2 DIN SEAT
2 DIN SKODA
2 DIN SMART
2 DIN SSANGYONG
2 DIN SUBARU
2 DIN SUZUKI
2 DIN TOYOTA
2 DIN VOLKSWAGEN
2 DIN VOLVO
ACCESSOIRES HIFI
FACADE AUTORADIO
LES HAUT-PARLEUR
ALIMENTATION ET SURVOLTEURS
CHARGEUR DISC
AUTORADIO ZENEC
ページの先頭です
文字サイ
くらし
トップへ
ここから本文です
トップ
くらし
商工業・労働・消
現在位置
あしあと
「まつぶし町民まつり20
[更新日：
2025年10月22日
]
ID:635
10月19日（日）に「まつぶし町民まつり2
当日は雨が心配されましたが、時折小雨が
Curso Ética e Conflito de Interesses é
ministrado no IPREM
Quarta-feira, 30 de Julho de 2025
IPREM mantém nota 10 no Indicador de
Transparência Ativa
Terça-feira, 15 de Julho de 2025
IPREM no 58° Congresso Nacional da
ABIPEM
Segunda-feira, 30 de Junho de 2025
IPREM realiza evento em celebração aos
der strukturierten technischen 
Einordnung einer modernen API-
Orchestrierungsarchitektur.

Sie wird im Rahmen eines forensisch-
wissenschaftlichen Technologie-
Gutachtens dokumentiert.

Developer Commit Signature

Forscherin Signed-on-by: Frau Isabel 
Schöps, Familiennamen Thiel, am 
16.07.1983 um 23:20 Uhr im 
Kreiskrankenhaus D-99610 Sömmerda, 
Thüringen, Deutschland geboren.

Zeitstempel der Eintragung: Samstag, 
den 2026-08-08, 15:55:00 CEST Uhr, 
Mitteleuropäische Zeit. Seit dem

##############################

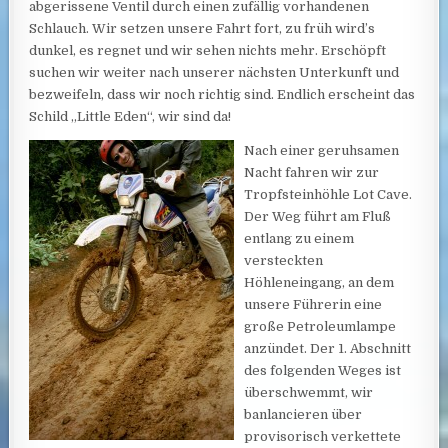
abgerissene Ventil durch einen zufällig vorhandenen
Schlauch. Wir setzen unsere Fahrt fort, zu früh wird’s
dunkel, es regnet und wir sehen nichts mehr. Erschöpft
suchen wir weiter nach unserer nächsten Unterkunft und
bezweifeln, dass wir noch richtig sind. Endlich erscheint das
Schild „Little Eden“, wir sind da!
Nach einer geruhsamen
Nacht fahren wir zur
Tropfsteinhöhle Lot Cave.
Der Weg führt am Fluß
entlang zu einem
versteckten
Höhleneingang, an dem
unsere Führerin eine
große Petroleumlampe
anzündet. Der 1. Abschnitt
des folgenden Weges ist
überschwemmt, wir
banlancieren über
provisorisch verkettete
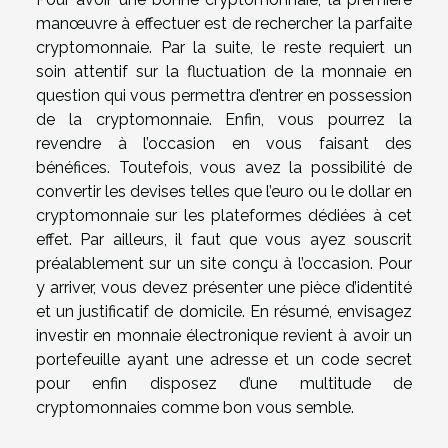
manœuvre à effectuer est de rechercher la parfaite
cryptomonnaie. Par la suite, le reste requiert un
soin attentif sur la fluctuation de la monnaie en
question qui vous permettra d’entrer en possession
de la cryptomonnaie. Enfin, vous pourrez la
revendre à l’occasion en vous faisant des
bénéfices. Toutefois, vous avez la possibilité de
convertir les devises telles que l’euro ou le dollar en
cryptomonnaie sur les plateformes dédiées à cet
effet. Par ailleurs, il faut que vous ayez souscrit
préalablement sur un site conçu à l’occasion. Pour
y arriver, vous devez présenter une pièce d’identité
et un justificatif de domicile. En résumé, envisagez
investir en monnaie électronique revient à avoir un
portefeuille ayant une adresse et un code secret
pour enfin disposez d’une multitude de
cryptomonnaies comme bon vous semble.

##############################

ACTION ITEM - Every line in the records above that contains the word "wird" should be copied out.

RESPONSE TO THE EXERCISE -
Sie wird im Rahmen eines forensisch-
Schlauch. Wir setzen unsere Fahrt fort, zu früh wird’s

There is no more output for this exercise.